Dr. Stalnaker’s light-hearted personality is clearly a holdover from 36 years of an effective bedside manner he carried as a successful internal and emergency medicine specialist. Douglass, on the other hand, carries himself with the steady demeanor of his former role as a Marine Corps captain and combat veteran.
But as they chat and describe what they are trying to achieve at Health First, the dynamic cooperation between the two men shines through. Clearly, the structure is working.
THE NOT-FOR-PROFIT MODEL
Health First is a not-for-profit community healthcare system. Beyond a vague idea that not-for-profit equals “good,” it’s sometimes easy to lose focus on what it actually means from a community perspective.
A for-profit medical system, like any for-profit endeavor, uses the revenue it receives from fees and payments from insurance companies to generate a profit that is paid out to shareholders over time in the form of dividends. These organizations are subject to the direction of a management structure with a responsibility to shareholders.

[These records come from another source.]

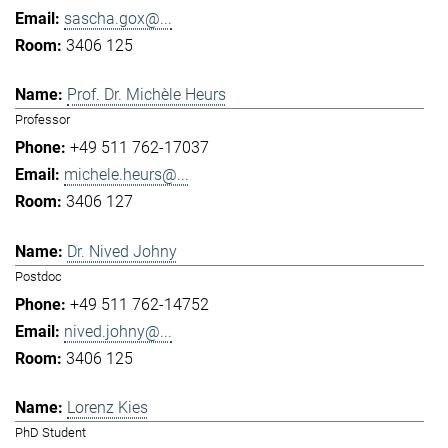
sascha.gox@...
3406 125
Prof. Dr. Michèle Heurs
Professor
+49 511 762-17037
michele.heurs@...
3406 127
Dr. Nived Johny
Postdoc
+49 511 762-14752
nived.johny@...
3406 125
Lorenz Kies
PhD Student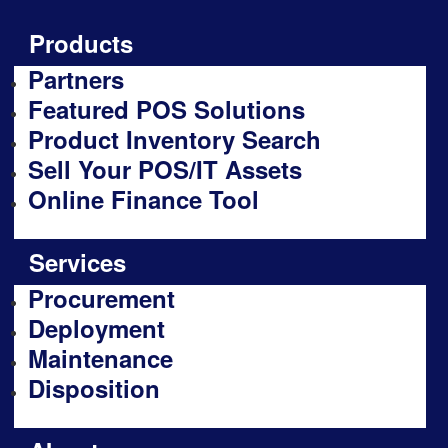
Products
Partners
Featured POS Solutions
Product Inventory Search
Sell Your POS/IT Assets
Online Finance Tool
Services
Procurement
Deployment
Maintenance
Disposition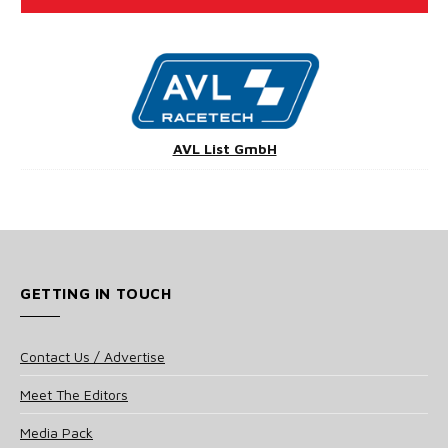
AVL List GmbH
GETTING IN TOUCH
Contact Us / Advertise
Meet The Editors
Media Pack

In the not-for-profit model, any profit realized from the work of the system can be used for other purposes, like to provide charitable support to the community. Also, it can be used to reinvest into the system to enhance quality, add services, personnel or build and refurbish facilities. Last year, for example, Health First as an organization provided for more than $129 million of direct benefit into the community.
“You don’t see that from the for-profits, or other smaller systems.” Dr. Stalnaker said. Some of that benefit took the form of what’s called “uncompensated care” or “direct charity care.”

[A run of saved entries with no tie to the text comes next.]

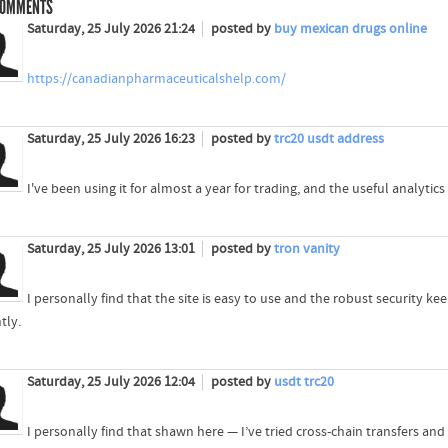
OMMENTS
Saturday, 25 July 2026 21:24
posted by
buy mexican drugs online
https://canadianpharmaceuticalshelp.com/
Saturday, 25 July 2026 16:23
posted by
trc20 usdt address
I've been using it for almost a year for trading, and the useful analytics
Saturday, 25 July 2026 13:01
posted by
tron vanity
I personally find that the site is easy to use and the robust security 
tly.
Saturday, 25 July 2026 12:04
posted by
usdt trc20
I personally find that shawn here — I’ve tried cross-chain transfers an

Part of that funding went into joint efforts with the Brevard Health Alliance (BHA), a federally qualified health center providing extensive primary healthcare services to Brevard County residents regardless of their ability to pay. Health First, as part of its mission, partners with BHA to deliver health and wellness services to the underserved. Additionally, Health First serves the community by working closely with the Space Coast Health Foundation and many other community based organizations that share the vision of improving the health of Brevard County.
The notion of reinvestment into the system is another fundamental part of Health First’s mission. As a result of these efforts, this year, Health First became the first in Brevard to offer 3D mammography, known as tomosynthesis.
Through the support of the community and the Health First Foundation, the newest addition to the Health First system, a state-of-the-art, fully integrated breast cancer center in Melbourne, opened in April.
At the Health First Breast Center, specialists manage every phase of care. This, both Dr. Stalnaker and Douglass agree, is a cornerstone of the Health First approach and the latest way healthcare systems across the country are working to realize efficiencies and effectiveness in the full continuum of patient care.
In the past, patients would consult multiple sources for services, which often led to them receiving care at various facilities across a large geographical area.
At this new facility, designed with patients at the center, they are not only diagnosed and directed, but guided through the complicated maze of treatment options, insurance questions and physical locations required to realize a positive outcome. All resources are under one roof.
And this is one of the visions for the future for Douglass and Dr.Stalnaker. The Health First Medical Group is currently taking this approach with cancer, heart and vascular, and orthopedics.
The next possible areas he noted will likely be in neurology and mother/baby. Another area that’s already growing across Health First is wellness. There were more than 1.2 million visits to Health First Pro-Health & Fitness centers in Viera, Palm Bay, Melbourne and Merritt Island.
“As the market evolves with the need for comprehensive care, approaches like this arise,” Douglass says, “we’ll work to evolve with that need.”